# will this work????



## sk8z3r04lif3 (Dec 28, 2007)

this is the case i want http://www.geeks.com/details.asp?invtid=BLK-0212-4HL-RED&cat=CAS&cpc=CASbsc

and this is my computer mainboard 

Board: MICRO-STAR INTERNATIONAL CO., LTD MS-6721
Bus Clock: 100 megahertz
BIOS: Phoenix Technologies, LTD 6.00 PG 02/20/2003


will it fit?? idk how i can tell if it would


----------



## ebackhus (Apr 21, 2005)

That's a mid-tower case that will support mATX and regular ATX motherboards so yours will fit. Just DO NOT use the power supply that comes with it.


----------



## sk8z3r04lif3 (Dec 28, 2007)

thanks for your help!!!!!!! =p


----------



## kodi (Jun 30, 2004)

Just two possible problems, as ebachus said don't trust the power supply and it doesn't have a front fan to help with cooling.


----------



## Bruno (Jul 7, 2004)

According to the MSI site, your mobo is the microATX form factor.
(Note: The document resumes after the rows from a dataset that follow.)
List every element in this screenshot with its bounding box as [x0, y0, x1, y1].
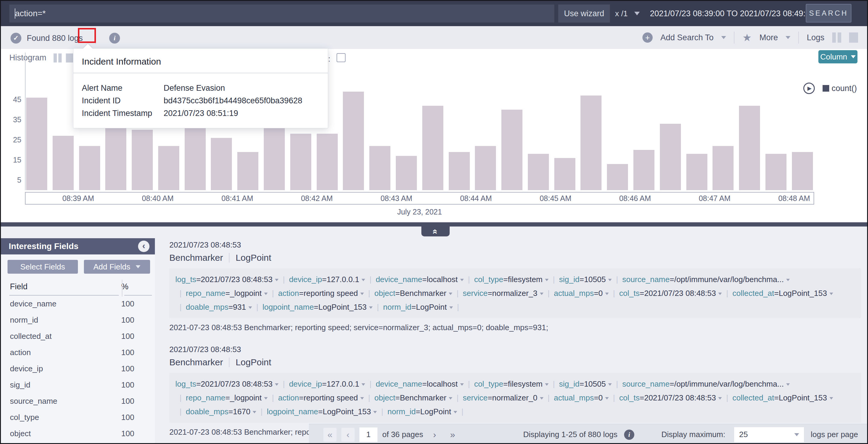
field-row[interactable]: source_name100 — [1, 393, 155, 409]
field-pill[interactable]: doable_mps=1670 — [186, 407, 256, 416]
repeat-selector[interactable]: x /1 — [615, 4, 640, 23]
collapse-histogram-tab[interactable]: « — [422, 227, 450, 236]
field-pill[interactable]: source_name=/opt/immune/var/log/benchma.… — [622, 379, 790, 388]
histogram-bar[interactable] — [79, 146, 100, 190]
histogram-bar[interactable] — [26, 98, 47, 190]
field-pill[interactable]: repo_name=_logpoint — [186, 289, 268, 298]
split-view-icon[interactable] — [832, 32, 841, 43]
histogram-bar[interactable] — [686, 154, 707, 190]
chevron-down-icon[interactable] — [360, 397, 364, 400]
chevron-down-icon[interactable] — [545, 383, 549, 386]
histogram-bar[interactable] — [633, 150, 654, 190]
histogram-bar[interactable] — [132, 130, 153, 190]
chevron-down-icon[interactable] — [360, 293, 364, 295]
field-pill[interactable]: repo_name=_logpoint — [186, 393, 268, 402]
chevron-down-icon[interactable] — [373, 411, 377, 413]
histogram-bar[interactable] — [264, 118, 285, 190]
more-button[interactable]: More — [760, 33, 778, 42]
full-view-icon[interactable] — [849, 32, 858, 43]
first-page-button[interactable]: « — [323, 428, 337, 442]
add-search-to-button[interactable]: Add Search To — [660, 33, 714, 42]
histogram-bar[interactable] — [343, 92, 364, 190]
field-pill[interactable]: device_name=localhost — [376, 275, 463, 284]
field-pill[interactable]: source_name=/opt/immune/var/log/benchma.… — [622, 275, 790, 284]
time-range-selector[interactable]: 2021/07/23 08:39:00 TO 2021/07/23 08:49:… — [650, 4, 826, 23]
field-pill[interactable]: collected_at=LogPoint_153 — [732, 289, 833, 298]
chevron-down-icon[interactable] — [449, 397, 452, 400]
histogram-bar[interactable] — [422, 106, 443, 190]
field-pill[interactable]: log_ts=2021/07/23 08:48:53 — [175, 379, 279, 388]
chevron-down-icon[interactable] — [786, 279, 790, 281]
chevron-down-icon[interactable] — [718, 397, 722, 400]
chevron-down-icon[interactable] — [449, 293, 452, 295]
field-row[interactable]: action100 — [1, 344, 155, 361]
histogram-bar[interactable] — [766, 154, 786, 190]
chevron-down-icon[interactable] — [275, 279, 279, 281]
field-pill[interactable]: log_ts=2021/07/23 08:48:53 — [175, 275, 279, 284]
section-divider-bar[interactable] — [1, 222, 867, 227]
chevron-down-icon[interactable] — [830, 397, 833, 400]
field-pill[interactable]: doable_mps=931 — [186, 303, 252, 311]
field-pill[interactable]: action=reporting speed — [278, 393, 364, 402]
histogram-bar[interactable] — [554, 158, 576, 190]
field-name[interactable]: norm_id — [10, 315, 121, 325]
histogram-bar[interactable] — [660, 124, 681, 190]
select-fields-button[interactable]: Select Fields — [7, 260, 78, 274]
x-axis-brush-box[interactable]: 08:39 AM08:40 AM08:41 AM08:42 AM08:43 AM… — [25, 192, 814, 205]
field-name[interactable]: object — [10, 429, 121, 438]
search-query-input[interactable]: action=* — [9, 4, 554, 23]
histogram-bar[interactable] — [237, 152, 258, 190]
field-name[interactable]: source_name — [10, 397, 121, 406]
chevron-down-icon[interactable] — [264, 293, 268, 295]
histogram-bar[interactable] — [53, 136, 74, 190]
field-row[interactable]: collected_at100 — [1, 328, 155, 344]
field-row[interactable]: sig_id100 — [1, 377, 155, 393]
field-pill[interactable]: sig_id=10505 — [559, 275, 612, 284]
chevron-down-icon[interactable] — [540, 293, 544, 295]
histogram-bar[interactable] — [581, 96, 601, 190]
chevron-down-icon[interactable] — [718, 293, 722, 295]
field-pill[interactable]: action=reporting speed — [278, 289, 364, 298]
field-name[interactable]: device_name — [10, 299, 121, 309]
field-pill[interactable]: col_type=filesystem — [474, 379, 549, 388]
field-pill[interactable]: object=Benchmarker — [374, 393, 452, 402]
histogram-bar[interactable] — [185, 118, 206, 190]
chevron-down-icon[interactable] — [721, 36, 726, 39]
chevron-down-icon[interactable] — [275, 383, 279, 386]
chevron-down-icon[interactable] — [454, 411, 457, 413]
chevron-down-icon[interactable] — [830, 293, 833, 295]
page-number-input[interactable] — [360, 428, 377, 442]
prev-page-button[interactable]: ‹ — [341, 428, 354, 442]
field-row[interactable]: norm_id100 — [1, 312, 155, 328]
histogram-bar[interactable] — [501, 110, 522, 190]
add-fields-button[interactable]: Add Fields — [84, 260, 150, 274]
display-maximum-select[interactable]: 25 — [734, 427, 804, 442]
field-pill[interactable]: actual_mps=0 — [554, 393, 609, 402]
field-pill[interactable]: col_type=filesystem — [474, 275, 549, 284]
histogram-bar[interactable] — [105, 118, 126, 190]
field-pill[interactable]: collected_at=LogPoint_153 — [732, 393, 833, 402]
field-pill[interactable]: device_ip=127.0.0.1 — [289, 379, 365, 388]
field-pill[interactable]: norm_id=LogPoint — [383, 303, 453, 311]
histogram-bar[interactable] — [449, 152, 470, 190]
field-pill[interactable]: logpoint_name=LogPoint_153 — [267, 407, 377, 416]
histogram-bar[interactable] — [211, 138, 232, 190]
field-pill[interactable]: norm_id=LogPoint — [388, 407, 457, 416]
field-row[interactable]: device_name100 — [1, 296, 155, 312]
field-pill[interactable]: device_ip=127.0.0.1 — [289, 275, 365, 284]
chevron-down-icon[interactable] — [605, 293, 609, 295]
chevron-down-icon[interactable] — [450, 306, 453, 309]
chevron-down-icon[interactable] — [264, 397, 268, 400]
chevron-down-icon[interactable] — [608, 383, 612, 386]
last-page-button[interactable]: » — [446, 428, 459, 442]
chart-type-button[interactable]: Column — [818, 50, 858, 63]
field-pill[interactable]: sig_id=10505 — [559, 379, 612, 388]
histogram-bar[interactable] — [317, 134, 338, 190]
use-wizard-button[interactable]: Use wizard — [558, 4, 610, 23]
field-name[interactable]: sig_id — [10, 380, 121, 389]
field-pill[interactable]: service=normalizer_3 — [463, 289, 544, 298]
histogram-bar[interactable] — [713, 146, 734, 190]
chevron-down-icon[interactable] — [605, 397, 609, 400]
field-name[interactable]: action — [10, 348, 121, 357]
field-name[interactable]: collected_at — [10, 332, 121, 341]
According to the specs for the case you are interested in, it does support microATX motherboard form factor. You should be good to go.


----------



## TheMatt (May 9, 2006)

Yeah. I would look at getting a front fan or hard drive cooler and then another rear exhaust fan for the expansion slot. We can all probably agree that the power supply that comes with that case should not be used.


----------